Around 30 per cent of Concordia’s Indigenous students are out-of-province. How will the tuition hikes affect the community?
During recent strikes, student advocates have brought to light the effect tuition hikes may have on Concordia’s student services, as the university loses out-of-province students and the income generated from their tuition. Indigenous faculty and staff fear a potential cut in the services offered to Indigenous students.
“We believe that these tuition hikes are catastrophic,” said Manon Tremblay, Senior Director of the Office of Indigenous Directions (OID) and Plains Cree from Muskeg Lake Cree Nation. “And not just from an institutional budget standpoint. They’re catastrophic in terms of our ability to offer students a unique experience.”
While Concordia does not have specific data about Indigenous students, the OID estimates that about 30 per cent of them are out-of-province.
“If we don’t get those numbers of students, then we’re going to have a small population,” said Allan Vicaire, Senior Advisor of the Office of Indigenous Directions and Mi’kmaq from Listuguj, Quebec. “It doesn’t enrich the campus and the community at Otsenhákta [Student Center]. I worry about that. I worry about the future of Indigenous education within Quebec.”
According to Vicaire, this diversity in students and experiences is crucial in the effort to decolonize Concordia and other anglophone universities in Quebec.
“We’re attracting all these wonderful Indigenous youth, First Nations, Inuit and Métis youth, and that’s why this is able to progress,” he said. “So when we have those students coming out-of-province, they’re bringing a richness and pushing the agenda for the Indigenous Directions Action Plan.”
Tremblay fears the hikes will encourage Indigenous students to stay in their own province or study in other provinces instead. The announcement of the tuition hikes came right after universities in Ontario, including University of Toronto and University of Waterloo, announced that they will offer free tuition to Indigenous students from communities around their campuses, and in-province tuition rates for Indigenous students throughout Canada.
Catherine Richardson Kineweskwêw, director of the First Peoples Studies program and member of the Métis Nation of British Columbia with Cree and Gwichʼin ancestry, said the language requirements accompanying the tuition hikes will create additional barriers for Indigenous students.
“Why don’t we forefront Indigenous languages?” she said. “Quebec had two layers of colonization [French and English]. Whenever you impose a colonial European language, it’s always Indigenous people that suffer.”
Tremblay believes Indigenous students will not appreciate this obligation to learn French during their time at university.

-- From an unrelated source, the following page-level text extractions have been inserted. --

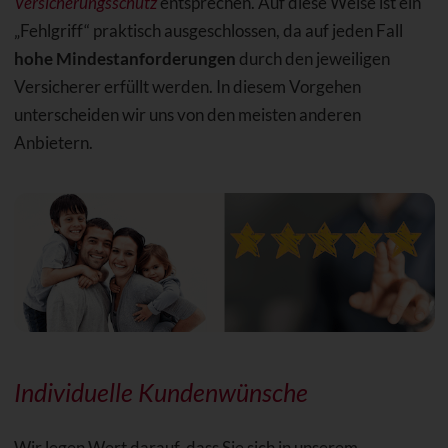
Versicherungsschutz
entsprechen. Auf diese Weise ist ein
„Fehlgriff“ praktisch ausgeschlossen, da auf jeden Fall
hohe Mindestanforderungen
durch den jeweiligen
Versicherer erfüllt werden. In diesem Vorgehen
unterscheiden wir uns von den meisten anderen
Anbietern.
Individuelle Kundenwünsche
Wir legen Wert darauf, dass Sie sich in unserem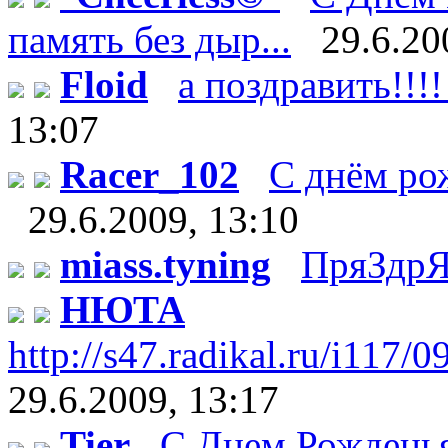
память без дыр...
29.6.20
Floid
а поздравить!!!!
13:07
Racer_102
С днём рож
29.6.2009, 13:10
miass.tyning
ПряЗдрЯ
НЮТА
http://s47.radikal.ru/i117/
29.6.2009, 13:17
Tier
С Днем Рождень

“Asking them to learn another colonial language, that’s not going to go down very well,” she said. “We are in a situation of catastrophic language loss for our own languages. Obviously people will counter by saying that if I have to put my back into learning another language, it’s going to be my own ancestral language, not another colonial one.”
The OID is working on scholarship offerings for out-of-province Indigenous students, but they still have little information in terms of what a post-tuition hike budget will look like.

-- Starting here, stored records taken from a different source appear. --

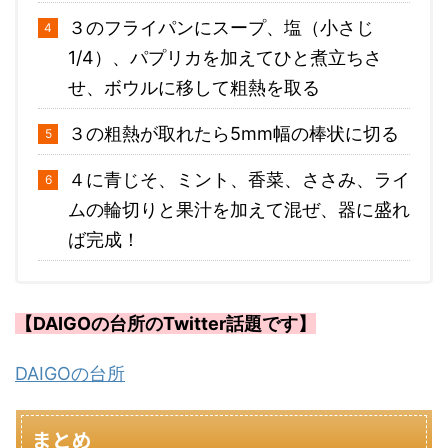
３のフライパンにスープ、塩（小さじ
1/4）、パプリカを加えてひと煮立ちさ
せ、ボウルに移して粗熱を取る
３の粗熱が取れたら5mm幅の棒状に切る
４に青じそ、ミント、香菜、ささみ、ライ
ムの輪切りと果汁を加えて混ぜ、器に盛れ
ば完成！
【DAIGOの台所のTwitter話題です】
DAIGOの台所
まとめ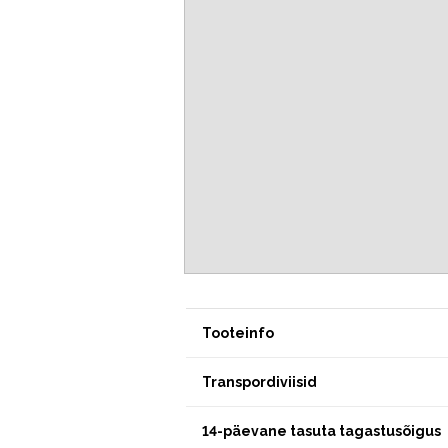
Tooteinfo
Transpordiviisid
14-päevane tasuta tagastusõigus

“The picture is still very unclear,” Tremblay said. “There’s going to be cuts, that’s obvious, and I think everybody knows that. Where those cuts are going to be, I don’t know.”

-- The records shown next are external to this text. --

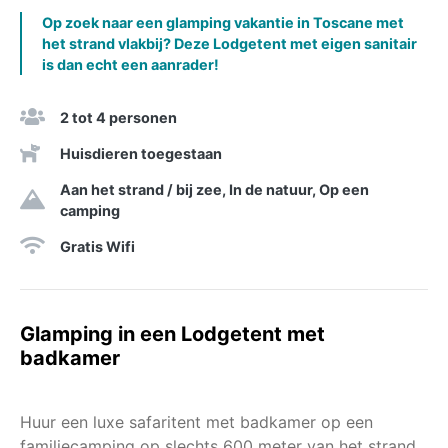
Op zoek naar een glamping vakantie in Toscane met
het strand vlakbij? Deze Lodgetent met eigen sanitair
is dan echt een aanrader!
2 tot 4 personen
Huisdieren toegestaan
Aan het strand / bij zee, In de natuur, Op een
camping
Gratis Wifi
Glamping in een Lodgetent met
badkamer
Huur een luxe safaritent met badkamer op een
familiecamping op slechts 600 meter van het strand.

For Cheyenne Henry, manager of the Otsenhákta Student Centre and Anishinaabe from Roseau River First Nation, it is important that the university continues to focus on decolonization.
“With the changes that are forthcoming, tuition increases and the potential reduction of out-of-province students to the institution, those are big things that are on the table now,” she said. “But despite that, there still needs to be the commitment to Indigenous students and indigenizing these spaces.”